Six Bad Things_ A Novel - Charlie Huston [65]
Reyes holds up a sheet of paper and the camera zooms in on it. It’s my booking photo from New York.
—This is a photo of Henry Thompson as he looked three years ago. Based on our, uh, witness, this is what we think Henry Thompson may look like now.
He holds up the other paper. It’s a sketch based on the photo, a few pounds and years added, along with more hair and a beard.
—We have copies for the press and the number is there at the bottom and we’d like you to run that number at the bottom, the bottom of the TV screen.

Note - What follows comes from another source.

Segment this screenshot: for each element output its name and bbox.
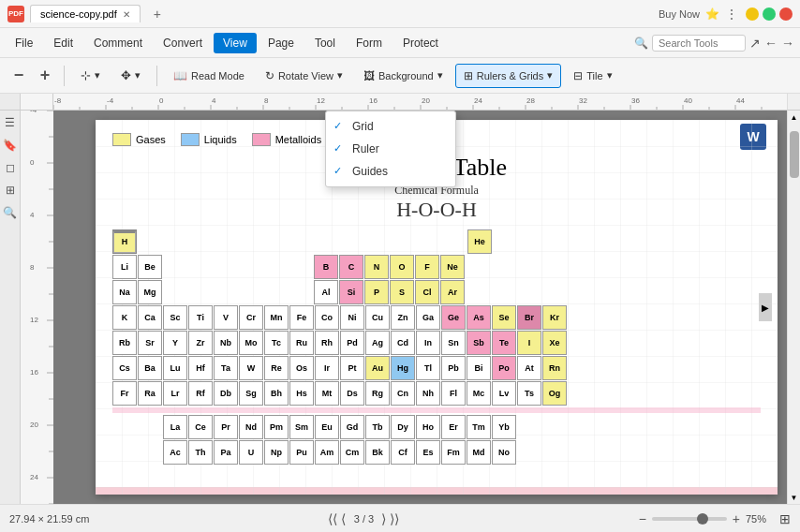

And, this man is armed and very, very dangerous and we, as I said, we do believe at this stage that he has at least one accomplice and.
I turn it off. Sid jumps off the bed.
—Cool! Cool! Dude, is this what it was like in New York, is this what it was like?
—Yeah, this is pretty much what it was like.
—Cool!
He starts jumping around the room, punching the air. I turn away. Rolf picks up the remains of the grilled cheese I took three bites of, and tosses it in the trash.
—Sorry ’bout your folks, that’s harsh.
I don’t answer. Instead I point at Sid. He’s standing in front of the bathroom mirror, unaware of us, doing his best Taxi Driver.
—You talkin’ ta me?
I shake my head.
—What the hell, Rolf?
Rolf shrugs.
—Yeah, he’s a handful.
Sid catches us looking at him and points at me.
—Well, I don’t see anyone else here, so you must be talkin’ ta me.
He laughs, quick-draws pistol-fingers, and shoots them at me.
—You the man! You. The. Man.
Then he closes the bathroom door and we can hear him pissing. Rolf laughs.
—And like I said, dude, he kind of has a crush on you.
I want to leave right away, but Sid insists that we sweep the room to leave the fewest possible clues.
—Dudes, I can tell you right now, the cops are all over your mom and dad’s neighborhood asking about suspicious vehicles and shit. And someone always sees something. Sooner or later, someone’s gonna say something about my camper being parked on the street. They’re gonna look into it, and dudes on the block are gonna be all, nope not mine. Next, they lift a tire track from the field where I kacked that deputy.
He’s going around the room with the liner from one of the wastebaskets, filling it with every scrap of trash he can find, along with strands of my hair that were on the pillow and any other bodily effluvia laying about.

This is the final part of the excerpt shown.